これは観察者としてよろしくないので、なかったことにする。
観察その四
アリシアさんの顔色は確かに悪い。
けれど、ときどき。
ほんの一瞬、睫毛の下からテリウスを窺う視線がある。
観察その五
わたしは今、とても公平であろうとしている。
体調が悪いのは本当かもしれない。
謝りたいのも本当かもしれない。
そして、そのどちらも本当で、なおかつ別の目的があることも、よくある話だ。
馬車が揺れるたび、アリシアさんは小さく息を詰めた。
唇の色が薄い。
王都に来たばかりで、慣れていないのだろう。
そういうことにしておく。
「エリーさんは、いつもこちらのカフェに?」
不意に話しかけられた。
細い声。
けれど、目の奥に芯がある。
「いいえ、二度目です。

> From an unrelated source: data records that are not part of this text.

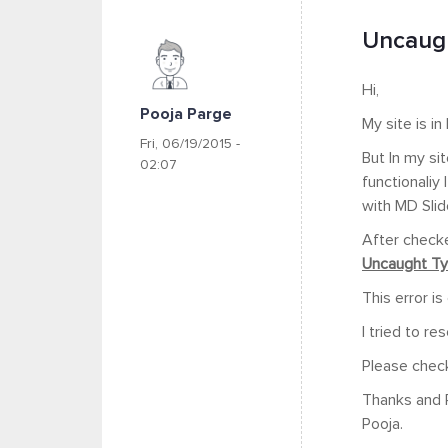
Uncaugh
Hi,
Pooja Parge
My site is i
Fri, 06/19/2015 -
But In my si
02:07
functionaliy
with MD Slid
After checke
Uncaught Typ
This error i
I tried to re
Please chec
Thanks and 
Pooja.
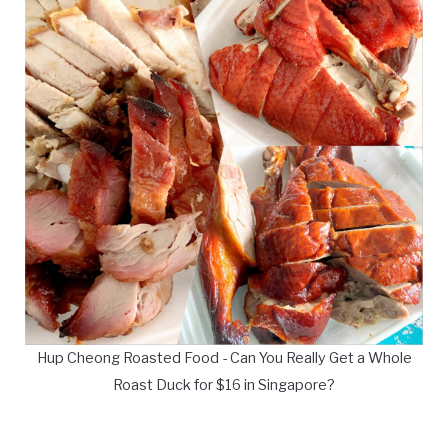
Hup Cheong Roasted Food - Can You Really Get a Whole
Roast Duck for $16 in Singapore?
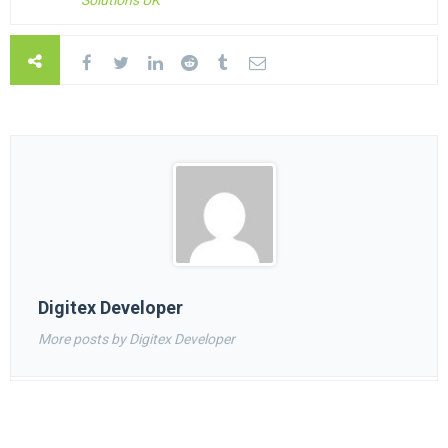
Solutions UK
Digitex Developer
More posts by Digitex Developer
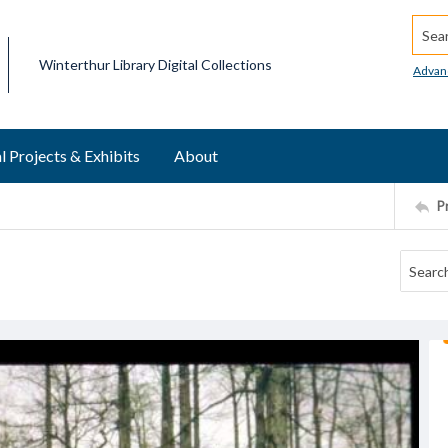
Searc
Winterthur Library Digital Collections
Advan
l Projects & Exhibits
About
P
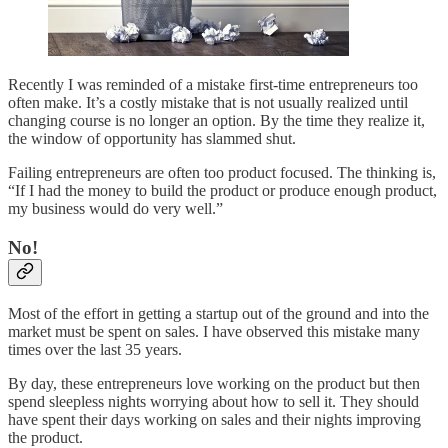
Recently I was reminded of a mistake first-time entrepreneurs too
often make. It’s a costly mistake that is not usually realized until
changing course is no longer an option. By the time they realize it,
the window of opportunity has slammed shut.
Failing entrepreneurs are often too product focused. The thinking is,
“If I had the money to build the product or produce enough product,
my business would do very well.”
No!
Most of the effort in getting a startup out of the ground and into the
market must be spent on sales. I have observed this mistake many
times over the last 35 years.
By day, these entrepreneurs love working on the product but then
spend sleepless nights worrying about how to sell it. They should
have spent their days working on sales and their nights improving
the product.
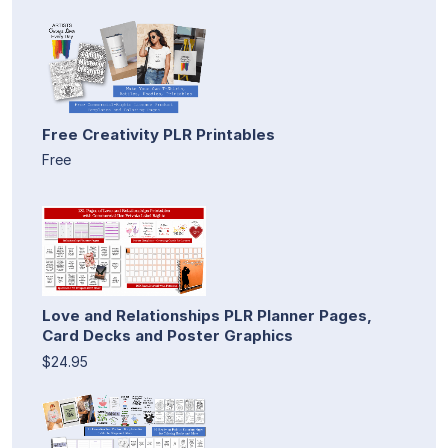
Free Creativity PLR Printables
Free
Love and Relationships PLR Planner Pages,
Card Decks and Poster Graphics
$24.95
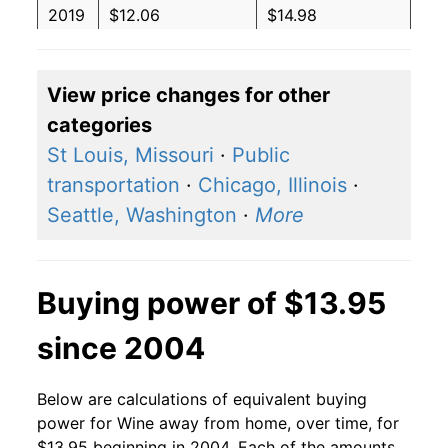
2019
$12.06
$14.98
2018
$12.46
$15.79
View price changes for other
2017
$12.66
$16.43
categories
2016
$12.33
$16.25
St Louis, Missouri
·
Public
transportation
·
Chicago, Illinois
·
2015
$12.25
$16.38
Seattle, Washington
·
More
2014
$11.70
$15.93
2013
$10.72
$14.84
Buying power of $13.95
2012
$10.28
$14.54
since 2004
2011
$9.93
$14.46
Below are calculations of equivalent buying
2010
$9.65
$14.33
power for Wine away from home, over time, for
$13.95 beginning in 2004. Each of the amounts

前回は、途中で」
そこで止めた。
言わなくていいことは言わない。
それが大人というものだ。
アリシアさんは、わずかに目を伏せた。
カフェに着くと、テリウスが席を選んだ。
窓際の三人席。
真ん中にテリウス。
両端に、わたしとアリシア。
なるほど。
わたしはメニューに視線を落とした。
甘いものを頼もう。
できるだけ大きくて、華やかなものを。
今日に相応しいくらいに。
「エリーはいつもイチゴだよね」
テリウスが言った。
そういうことを覚えているのね。
嬉しいのか、腹が立つのか。
自分でもよく分からない。
飲み物が運ばれてきたころ。
アリシアさんの様子が変わった。
カップに手をつけないまま、ぼんやりと卓上を見つめている。
肩の力が、すうっと抜けていく。
「アリシア、大丈夫か」
テリウスが先に気づいた。
「ごめんなさい、少し……」
やっとのことで声を出している、そんな感じ。
「エリーさん、今日は来ていただいて」
声は細く、消え入りそうで。
目は伏せ、手は膝の上で重ねられている。
よくできた、しおらしさだった。
「先日はテリウスに迷惑をかけてしまって。本当に申し訳なくて……どうしても直接謝りたくて、無理を言って連れてきてもらったんです」
テリウスが困ったように眉を下げる。
「体調が万全じゃないのに、聞かなくて」
咎めているのか、心配しているのか。
どちらとも取れる声音。
「いいえ」
わたしは笑顔で言った。
「来てくださって、嬉しいですよ」
嘘ではない。
ただ、何が嬉しいかは言わなかっただけ。
「大丈夫です」
アリシアさんは首を振った。
その言い方が、とても上手だった。
大丈夫ではないことが、ちゃんと伝わる。
けれど気丈に振る舞っているように見える。
助けたくなる声だ。
わたしはメニューを閉じて、給仕を呼んだ。
「すみません。こちらのお客様の具合が優れないようなので、横になれる場所をお願いできますか」
テリウスが、はっとこちらを見る。
アリシアさんも、ほんのわずかに、目を見開いた。
わたしは二人を見なかった。
給仕の方だけを見る。
段取りを済ませてしまえばいい。
そうすれば、感謝されても困らない。
それだけのこと。
観察、追記
健気さを装う人は、助けられることには慣れていても。
先回りされることには、あまり慣れていない。
少なくとも、今日の彼女はそうだった。